(Data records)
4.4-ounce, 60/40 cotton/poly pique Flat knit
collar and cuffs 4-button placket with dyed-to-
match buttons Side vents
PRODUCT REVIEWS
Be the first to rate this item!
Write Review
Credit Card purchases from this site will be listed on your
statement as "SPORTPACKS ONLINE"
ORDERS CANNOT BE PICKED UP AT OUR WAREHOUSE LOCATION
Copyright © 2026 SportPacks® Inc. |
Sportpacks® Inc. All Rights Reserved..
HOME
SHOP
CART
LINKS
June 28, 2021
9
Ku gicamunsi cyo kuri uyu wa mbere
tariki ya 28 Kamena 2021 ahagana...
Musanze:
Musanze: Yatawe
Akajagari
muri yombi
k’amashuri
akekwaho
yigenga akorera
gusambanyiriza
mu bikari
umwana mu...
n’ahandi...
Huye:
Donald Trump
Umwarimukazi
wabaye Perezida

TASK PROMPT
Reproduce all the data precisely, word for word.

ANSWER FOR THE TASK
4.4-ounce, 60/40 cotton/poly pique Flat knit
collar and cuffs 4-button placket with dyed-to-
match buttons Side vents
PRODUCT REVIEWS
Be the first to rate this item!
Write Review
Credit Card purchases from this site will be listed on your
statement as "SPORTPACKS ONLINE"
ORDERS CANNOT BE PICKED UP AT OUR WAREHOUSE LOCATION
Copyright © 2026 SportPacks® Inc. |
Sportpacks® Inc. All Rights Reserved..
HOME
SHOP
CART
LINKS
June 28, 2021
9
Ku gicamunsi cyo kuri uyu wa mbere
tariki ya 28 Kamena 2021 ahagana...
Musanze:
Musanze: Yatawe
Akajagari
muri yombi
k’amashuri
akekwaho
yigenga akorera
gusambanyiriza
mu bikari
umwana mu...
n’ahandi...
Huye:
Donald Trump
Umwarimukazi
wabaye Perezida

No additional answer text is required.